第6話 ~勇者アルベルト 暗黒の木曜日~
1929年10月24日は木曜らしい。そして本日2018年4月12日も木曜日である。
「「「がぁっはっはっはっー」」」
商隊みんなの笑い声が聞こえる。
雨はもう止み今は野営地で飲み食いしている。
「まったく。セレブになり損ねたわ」
サーシャは活躍できなくて怒っているようだ。
「アルベルトの声が聞こえたから、武器をとって飛び出したのにすぐに終わっちゃうんだもん」
あの後、突撃した冒険者の一人がすぐに盗賊の頭を一撃で倒し他の盗賊達は命乞いする奴、足止めに同士討ちしながら逃げようとする奴がいたが、いつの間にかオレの側を離れていたヘンリーさんが同士討ちする奴を狙って弓を射てすぐに逃げているので生きているのはいなくなったのだ。

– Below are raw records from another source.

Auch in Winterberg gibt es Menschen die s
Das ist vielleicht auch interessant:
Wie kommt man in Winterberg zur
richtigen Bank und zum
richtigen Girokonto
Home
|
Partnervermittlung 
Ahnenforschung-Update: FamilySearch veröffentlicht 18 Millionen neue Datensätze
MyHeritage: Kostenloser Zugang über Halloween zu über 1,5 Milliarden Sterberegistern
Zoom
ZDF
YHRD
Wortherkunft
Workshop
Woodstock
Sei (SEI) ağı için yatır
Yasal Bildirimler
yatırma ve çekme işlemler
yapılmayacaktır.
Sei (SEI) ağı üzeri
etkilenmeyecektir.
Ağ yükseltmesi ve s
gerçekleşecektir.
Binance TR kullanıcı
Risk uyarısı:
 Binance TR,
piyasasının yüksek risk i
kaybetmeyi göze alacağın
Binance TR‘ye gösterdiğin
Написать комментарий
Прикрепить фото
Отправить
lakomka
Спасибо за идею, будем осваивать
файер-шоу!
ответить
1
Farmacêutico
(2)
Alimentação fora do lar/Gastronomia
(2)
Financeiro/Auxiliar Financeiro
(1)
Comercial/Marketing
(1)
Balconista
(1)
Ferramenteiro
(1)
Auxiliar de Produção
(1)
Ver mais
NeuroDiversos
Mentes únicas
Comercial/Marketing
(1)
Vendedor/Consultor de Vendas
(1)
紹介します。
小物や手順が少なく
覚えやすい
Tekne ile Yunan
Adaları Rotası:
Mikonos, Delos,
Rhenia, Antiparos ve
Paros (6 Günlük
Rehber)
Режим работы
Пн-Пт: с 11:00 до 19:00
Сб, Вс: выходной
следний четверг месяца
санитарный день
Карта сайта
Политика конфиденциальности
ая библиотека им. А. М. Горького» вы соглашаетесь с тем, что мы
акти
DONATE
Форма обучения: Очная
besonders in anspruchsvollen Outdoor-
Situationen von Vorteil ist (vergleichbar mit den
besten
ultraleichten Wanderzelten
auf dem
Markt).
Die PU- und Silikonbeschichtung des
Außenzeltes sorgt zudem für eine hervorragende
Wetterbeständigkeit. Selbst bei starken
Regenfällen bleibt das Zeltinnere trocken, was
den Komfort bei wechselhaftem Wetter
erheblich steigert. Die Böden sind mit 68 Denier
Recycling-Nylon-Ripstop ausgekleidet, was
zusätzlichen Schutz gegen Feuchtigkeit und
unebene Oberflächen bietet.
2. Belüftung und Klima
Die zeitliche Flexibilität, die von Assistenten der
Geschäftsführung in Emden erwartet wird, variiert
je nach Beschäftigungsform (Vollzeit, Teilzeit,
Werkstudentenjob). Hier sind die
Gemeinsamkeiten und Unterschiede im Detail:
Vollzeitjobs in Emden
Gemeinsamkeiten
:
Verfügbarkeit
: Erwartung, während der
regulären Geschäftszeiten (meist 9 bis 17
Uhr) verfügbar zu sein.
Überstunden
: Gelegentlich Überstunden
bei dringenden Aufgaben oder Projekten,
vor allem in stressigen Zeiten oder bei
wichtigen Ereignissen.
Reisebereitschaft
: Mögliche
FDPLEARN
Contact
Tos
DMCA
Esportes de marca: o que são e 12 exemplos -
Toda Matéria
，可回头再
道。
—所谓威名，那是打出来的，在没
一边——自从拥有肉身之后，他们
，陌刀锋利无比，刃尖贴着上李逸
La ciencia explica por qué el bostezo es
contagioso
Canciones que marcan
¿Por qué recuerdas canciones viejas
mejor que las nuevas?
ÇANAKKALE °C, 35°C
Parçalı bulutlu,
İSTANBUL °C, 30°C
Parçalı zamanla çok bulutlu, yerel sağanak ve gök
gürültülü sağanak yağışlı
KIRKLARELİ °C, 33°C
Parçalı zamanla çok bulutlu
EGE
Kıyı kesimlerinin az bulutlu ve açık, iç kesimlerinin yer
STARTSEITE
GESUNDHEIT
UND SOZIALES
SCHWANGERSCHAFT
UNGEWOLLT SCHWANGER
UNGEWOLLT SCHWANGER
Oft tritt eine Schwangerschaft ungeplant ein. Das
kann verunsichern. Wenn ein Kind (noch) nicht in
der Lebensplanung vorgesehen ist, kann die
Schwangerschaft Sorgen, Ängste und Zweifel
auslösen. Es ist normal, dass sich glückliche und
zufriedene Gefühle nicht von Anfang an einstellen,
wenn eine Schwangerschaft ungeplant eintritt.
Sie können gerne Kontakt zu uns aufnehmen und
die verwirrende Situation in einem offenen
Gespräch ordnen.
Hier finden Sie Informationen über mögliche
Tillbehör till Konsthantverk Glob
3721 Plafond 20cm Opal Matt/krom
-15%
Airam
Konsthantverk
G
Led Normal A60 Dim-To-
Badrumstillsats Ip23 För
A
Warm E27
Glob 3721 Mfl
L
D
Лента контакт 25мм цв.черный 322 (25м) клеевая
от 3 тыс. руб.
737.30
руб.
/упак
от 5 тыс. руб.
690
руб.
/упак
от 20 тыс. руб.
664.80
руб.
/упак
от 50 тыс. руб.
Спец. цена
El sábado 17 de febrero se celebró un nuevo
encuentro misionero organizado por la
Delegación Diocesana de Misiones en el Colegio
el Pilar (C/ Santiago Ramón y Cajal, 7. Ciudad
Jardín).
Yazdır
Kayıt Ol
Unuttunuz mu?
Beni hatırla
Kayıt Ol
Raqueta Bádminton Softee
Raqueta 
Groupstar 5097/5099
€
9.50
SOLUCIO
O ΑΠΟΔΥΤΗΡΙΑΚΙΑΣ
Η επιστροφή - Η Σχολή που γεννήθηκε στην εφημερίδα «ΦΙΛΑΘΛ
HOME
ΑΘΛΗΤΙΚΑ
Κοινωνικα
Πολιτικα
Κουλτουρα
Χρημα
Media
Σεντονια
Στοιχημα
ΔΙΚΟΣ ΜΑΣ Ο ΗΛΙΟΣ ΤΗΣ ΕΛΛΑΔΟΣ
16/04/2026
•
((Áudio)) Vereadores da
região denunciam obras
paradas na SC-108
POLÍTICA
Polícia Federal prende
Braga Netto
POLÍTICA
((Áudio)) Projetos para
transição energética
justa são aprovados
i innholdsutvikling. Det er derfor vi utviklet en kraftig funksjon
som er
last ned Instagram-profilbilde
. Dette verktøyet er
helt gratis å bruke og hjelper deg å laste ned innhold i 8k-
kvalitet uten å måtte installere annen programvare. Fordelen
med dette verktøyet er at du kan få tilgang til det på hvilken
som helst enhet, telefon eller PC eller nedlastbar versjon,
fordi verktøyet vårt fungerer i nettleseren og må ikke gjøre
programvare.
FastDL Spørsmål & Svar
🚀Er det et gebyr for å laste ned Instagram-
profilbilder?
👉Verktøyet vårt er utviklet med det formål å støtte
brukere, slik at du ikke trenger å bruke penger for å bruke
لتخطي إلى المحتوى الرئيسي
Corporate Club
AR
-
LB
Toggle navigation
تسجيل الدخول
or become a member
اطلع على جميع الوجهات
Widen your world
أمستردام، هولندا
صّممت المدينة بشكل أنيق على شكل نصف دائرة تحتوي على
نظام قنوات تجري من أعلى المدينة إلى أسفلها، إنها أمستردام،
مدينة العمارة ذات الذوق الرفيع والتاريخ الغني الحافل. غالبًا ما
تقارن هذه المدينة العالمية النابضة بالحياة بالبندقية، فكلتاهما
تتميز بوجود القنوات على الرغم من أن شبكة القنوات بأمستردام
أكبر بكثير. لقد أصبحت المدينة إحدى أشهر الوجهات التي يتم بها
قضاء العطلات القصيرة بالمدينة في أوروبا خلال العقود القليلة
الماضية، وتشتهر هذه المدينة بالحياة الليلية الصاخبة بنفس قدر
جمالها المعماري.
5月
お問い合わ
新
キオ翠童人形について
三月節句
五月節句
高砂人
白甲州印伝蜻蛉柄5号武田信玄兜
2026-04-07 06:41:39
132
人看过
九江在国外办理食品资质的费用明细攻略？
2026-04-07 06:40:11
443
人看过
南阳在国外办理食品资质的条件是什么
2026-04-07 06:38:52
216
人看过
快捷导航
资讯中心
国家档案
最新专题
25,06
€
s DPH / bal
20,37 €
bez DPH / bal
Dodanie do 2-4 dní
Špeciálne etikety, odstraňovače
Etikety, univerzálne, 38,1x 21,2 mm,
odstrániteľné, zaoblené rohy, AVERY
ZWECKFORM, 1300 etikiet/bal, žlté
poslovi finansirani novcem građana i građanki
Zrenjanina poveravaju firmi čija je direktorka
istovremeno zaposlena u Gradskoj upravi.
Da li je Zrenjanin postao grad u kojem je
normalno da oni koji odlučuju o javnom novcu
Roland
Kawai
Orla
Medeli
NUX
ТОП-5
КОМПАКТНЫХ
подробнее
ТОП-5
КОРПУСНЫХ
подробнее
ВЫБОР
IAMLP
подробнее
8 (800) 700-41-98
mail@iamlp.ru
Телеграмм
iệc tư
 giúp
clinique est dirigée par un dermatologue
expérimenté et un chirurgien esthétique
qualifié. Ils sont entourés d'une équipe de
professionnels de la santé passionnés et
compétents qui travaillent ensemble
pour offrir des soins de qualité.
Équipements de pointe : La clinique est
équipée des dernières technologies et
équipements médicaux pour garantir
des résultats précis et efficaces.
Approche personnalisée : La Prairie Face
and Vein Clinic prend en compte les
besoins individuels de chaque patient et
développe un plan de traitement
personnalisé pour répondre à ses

「くっくっ、お嬢さんを前に出すなと商会長から言われてるんで、ああいう時は馬車の中にいて欲しいんですがね」
ワイン瓶を片手に4本持ちながらヘンリーさんがやってきた。
「あらヘンリー、私アルベルトより役に立つと思うわよ」
「いや〜いくらお嬢さんでも今日のアルベルトにはかないやせんぜ。おいジル、アルベルトが冒険者に向いている一番の理由がわかるか?生き汚いからだ!」
サーシャが不貞腐れた顔をしたのでヘンリーさんが無理やりオレに話しかけてきた。
「どういうこと?」
「あの時こっちは数は同じくらいだがお荷物を守らなきゃならねーから不利な状況だったんだ。あのまま混戦になってたらアルベルトは死んでたろうな。だから俺が盗賊との交渉への為に一矢入れたんだがそれをあいつは攻勢への流れに利用しやがった」
あの牽制矢はヘンリーさんだったのか。
今回は助かったができればお荷物の側は離れずにいてほしい。
「しかも俺達先輩冒険者をけしかけてアルベルトはその場で待機だ。よくわかってやがる!あいつが突撃しても恐慌状態の盗賊に返り討ちにあうからな!くっくっくっ」
「私だったらあんな盗賊達一人で全滅にしてやったやわ!」
サーシャはアルベルトが褒められるが嫌なのか意固地になっているようだ。サーシャの足元にはワインの瓶がつまれている。
「くっくっくっ、盗賊を生け捕りにしなけりゃ今飲んでる盗賊の隠しワインは飲めなかったですよお嬢さん。それにお嬢さんが怪我した時点で俺達はクエスト失敗になってしまう」
「にゃぁ、私に馬車にずっといろって事!」
「初めからそう言ってるじゃないですかお嬢さん。くっくっ、後は頼んだぞ、ジル」
酔っ払いが酔っ払いのことを煽るだけ煽いで他の酔っ払いのところに行きやがった!
くそ〜、ただのアルベルトの付き添いだと思ってたらサーシャの面倒も見なきゃいけないのかよ。
冒険者達が遠目にニヤニヤしながら管を巻くサーシャとオレを見ている。猫耳商会の人は一様にこちらを見ない。
オレはサーシャの話に適当に相槌を打ちながら、親父との引きこもり生活の事を思い出すことで現実逃避することにした。
好きな娘が自分がいないところで他の人と楽しそうに飲んでいると嫉妬してしまうと思う。
そして自分のそんな嫉妬心に気づいたら気分は暗黒模様になると思う。